I prefer to deal with the Total Perspective Vortex, myself
But I agree, the point is to do away with the hubris of thinking It’s All About You. You get over that and you can enjoy being in the middle of all of the wonder to feel and the things to experience.
Appealing to the cosmos is overkill. I find I can get a similar effect in rush hour traffic, a large sports arena, or going to a hill overlooking a large city. Yep, I’m just another asshole in a sea of assholes. No matter what you do, one billion Chinese don’t care.
Yes, it does make me feel insignificant but that doesn’t make me feel sad. What makes me feel sad is that I’ll never get to explore all that is out there. I need a TARDIS and a billion year life span. Then I would be content.
You think that’s a waste? Consider some of the hypothesized possible other universes where some of the most fundamental constants are just a wee tad different, where quarks can’t even coalesce into protons or neutrons, or if they can, then those can’t coalesce into atoms and molecules.

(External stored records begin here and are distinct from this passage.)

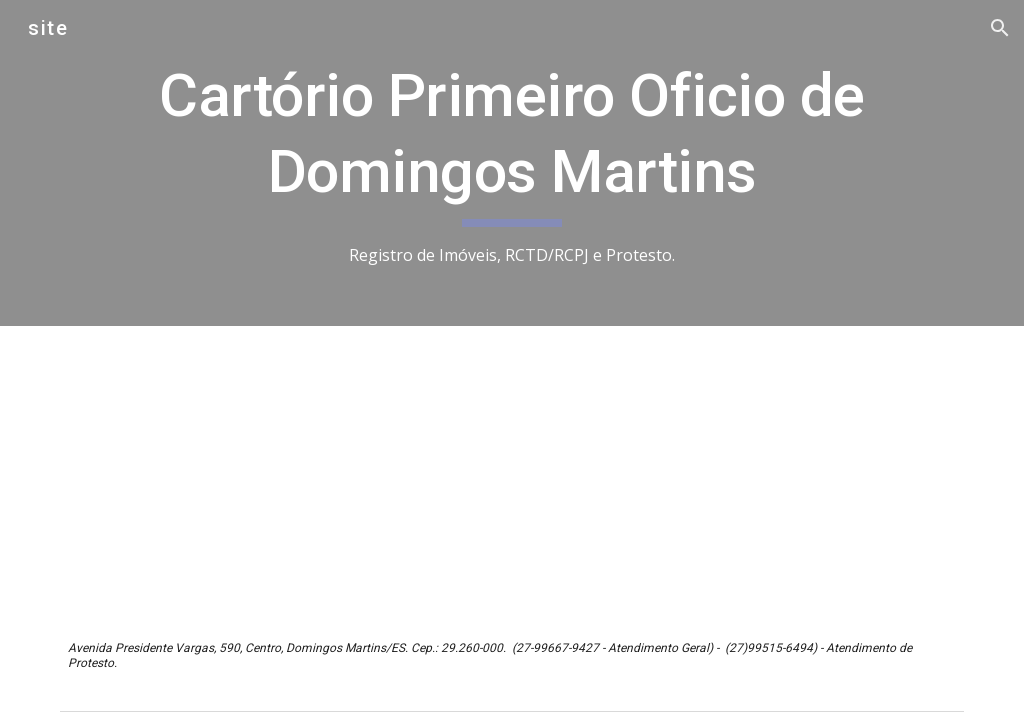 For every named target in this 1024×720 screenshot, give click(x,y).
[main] (512, 163)
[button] (1000, 28) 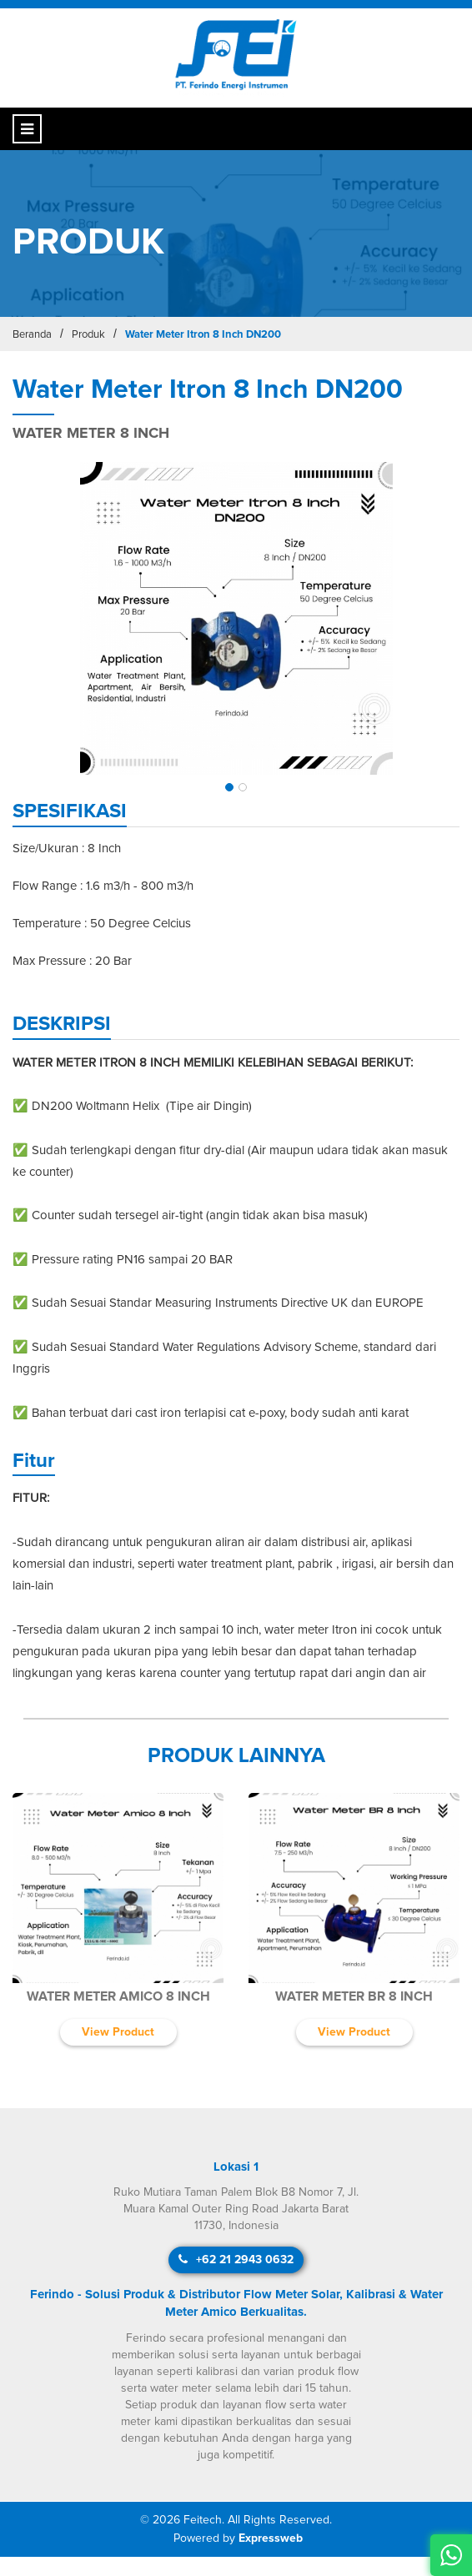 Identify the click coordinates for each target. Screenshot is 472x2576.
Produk (88, 334)
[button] (229, 787)
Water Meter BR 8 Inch (354, 1996)
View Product (118, 2032)
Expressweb (271, 2538)
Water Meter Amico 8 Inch (118, 1996)
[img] (236, 618)
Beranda (32, 334)
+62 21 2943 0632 (236, 2259)
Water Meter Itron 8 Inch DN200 (203, 334) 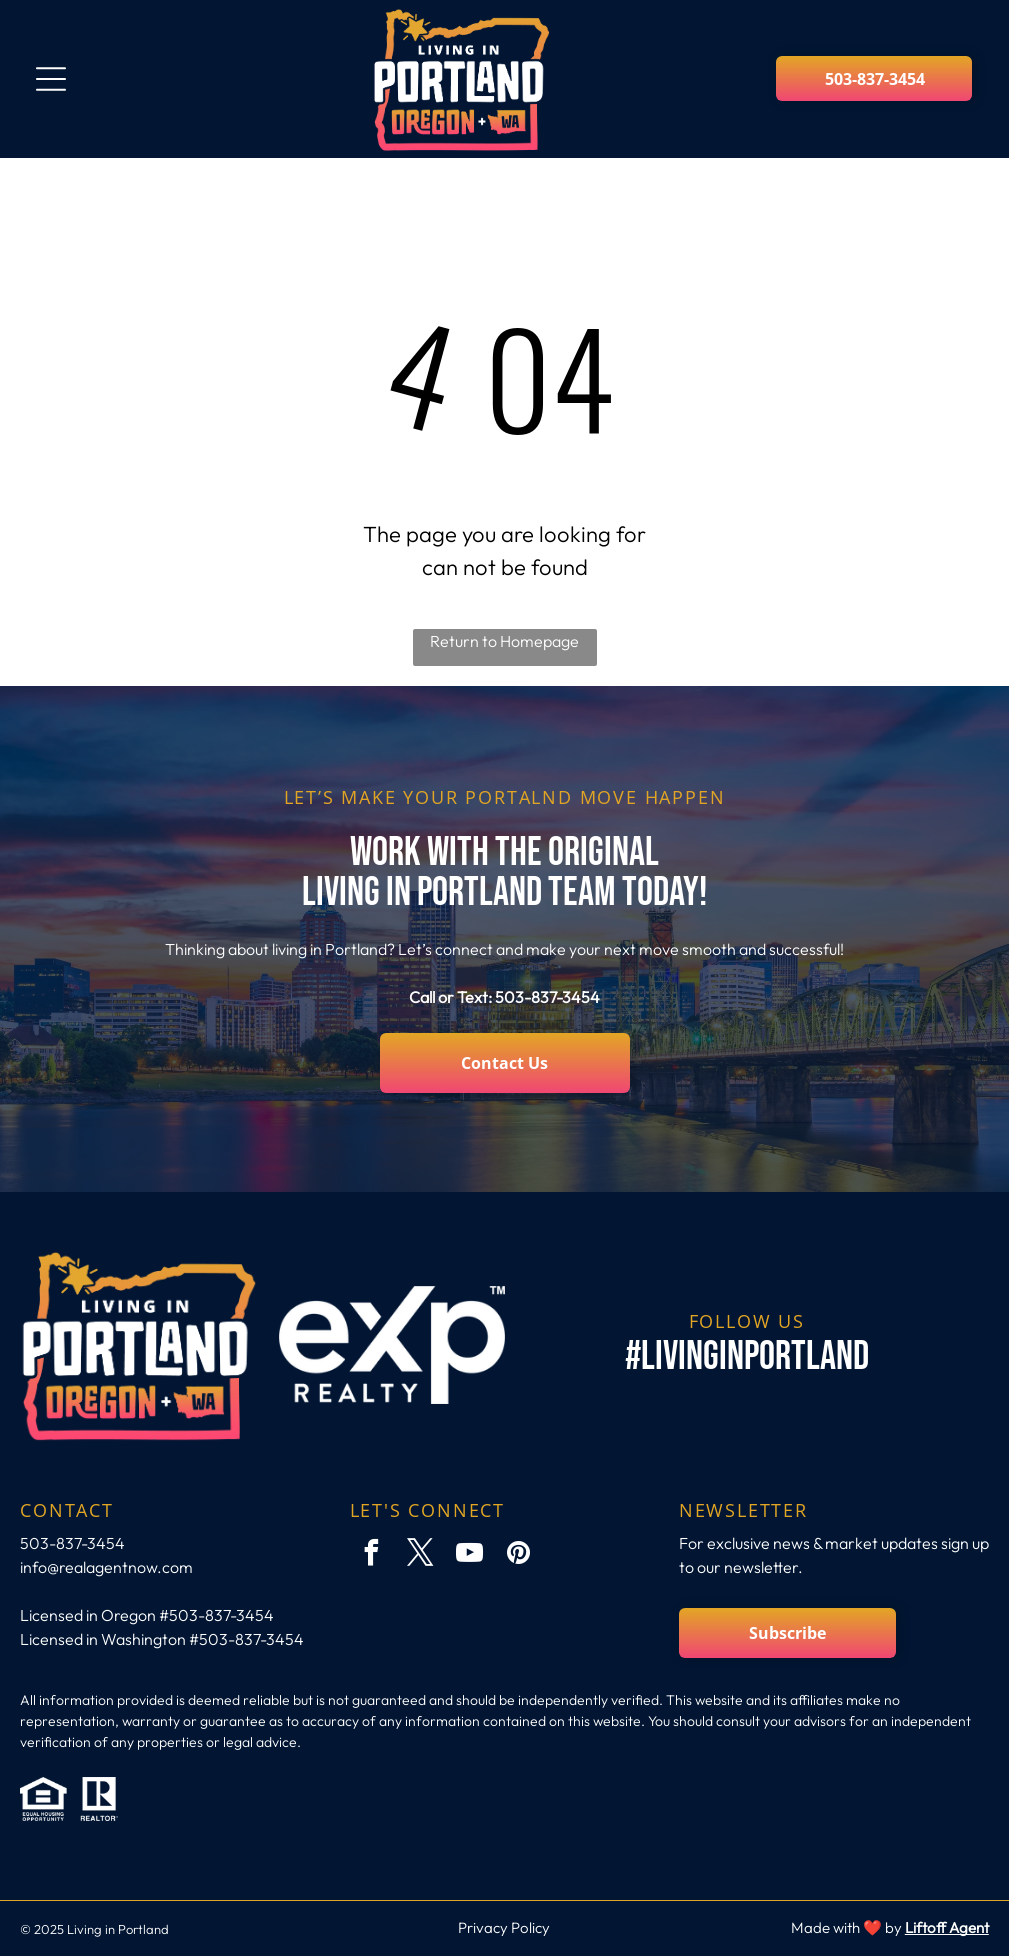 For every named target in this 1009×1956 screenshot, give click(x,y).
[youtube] (470, 1555)
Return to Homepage (504, 641)
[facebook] (372, 1555)
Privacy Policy (504, 1927)
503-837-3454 (547, 997)
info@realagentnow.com (106, 1567)
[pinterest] (519, 1555)
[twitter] (421, 1555) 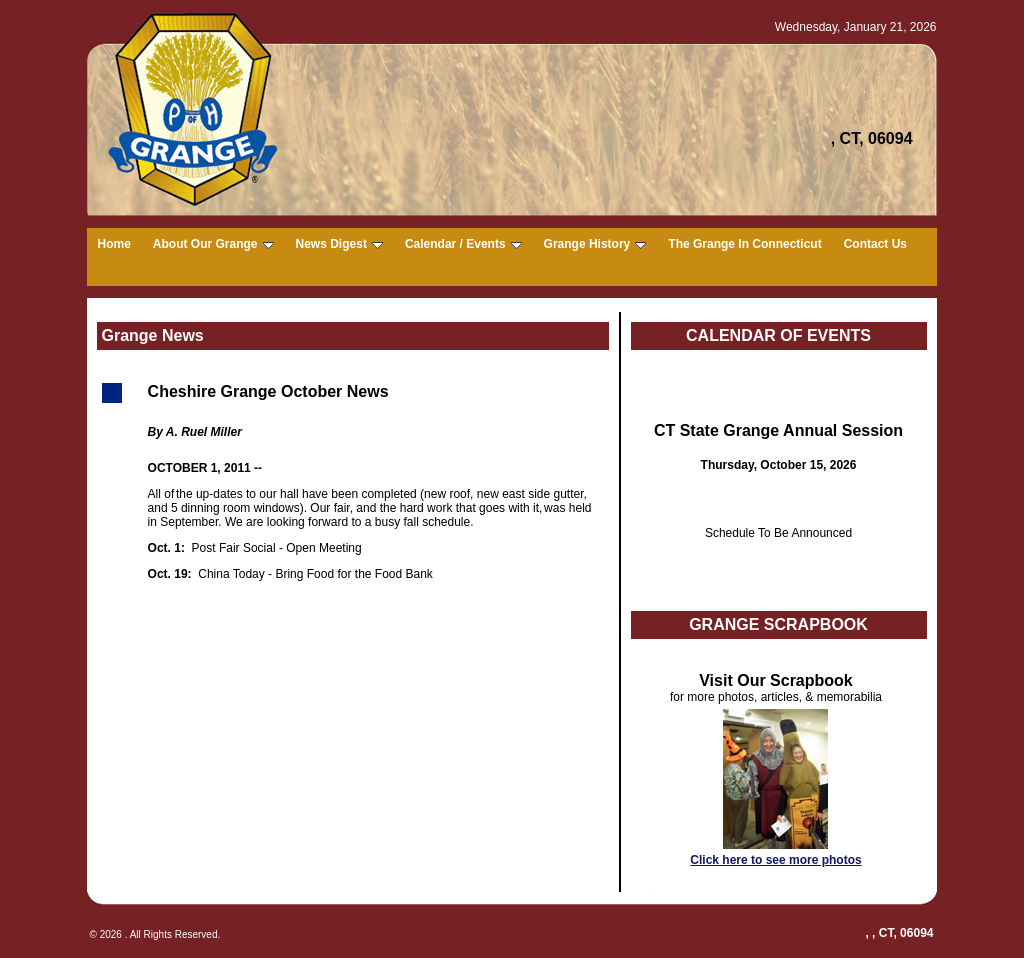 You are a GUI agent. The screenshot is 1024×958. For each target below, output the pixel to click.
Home (114, 244)
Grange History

No, but the idea of intelligent extraterrestrial life does.
If we are the first technology capable intelligent species then we can reform the cosmos and create a (likely) permanent class of intelligent beings. If other species have come before us, then we are just another. Our greatest discoveries of the 21st century that we will work hard and spend trillions to achieve would be old hat to a more advanced species.
No, I think I’m significant to the cosmos. Just like how a single ant is significant to its colony. Anyway, the idea of extraterrestrial is such an interesting topic.
While I’m dumbfounded by the vastness of the universe, and how much we don’t know, I’m simultaneously in awe of how much our puny ape-brains actually DO know. We got very lucky. Evolution left us with lots of “extra” brain power, and we did pretty damn good so far in figuring things out.
Of course that’s what The Matrix wants us to think!!!
But one day I stumbled upon this fantastic thing. It allows you to see how the size of a human compares to the very smallest things and very largest things in the universe.
Guess which end of the spectrum we’re closer to?
So we’re both really small and really big all at the same time. Yay us.
The galaxies and stars and supernovas and such aren’t the amazing part.
The amazing part is that we have had our consciousness developed to a sufficient degree to be able to enjoy, appreciate, and grasp it all. The point of light in the sky isn’t the point-the mind that can take it all in is.
In that sense, it doesn’t make me feel insignificant, at all.
I am delighted and amazed by all of the wonderful replies here. Actually, the way that Feynman and Tyson both talk about the “feeling insignificant” part, I had the impression not that it was how they themselves felt, but rather that it was a reaction they encountered often among the public.
I myself was a little bewildered to hear that people react that way. Nothing of the sort ever occurred to me – I’m like, “Hey, what if it goes on forever? Cool!”
I’m with John DiFool, John Mace, and RickJay. The only way one can feel insignificant is if one is defining oneself by comparison to something else. We are all significant, and we live in a vast, enormous, compellingly beautiful and confoundingly mysterious universe.
Also, Stranger On A Train, that was most eloquently said.
When I look at things on this scale, I feel like I am it, like it is one thing: the whole universe set apart in a frame at a good distance for viewing. Impossible! Therefore I’m in it; I am it.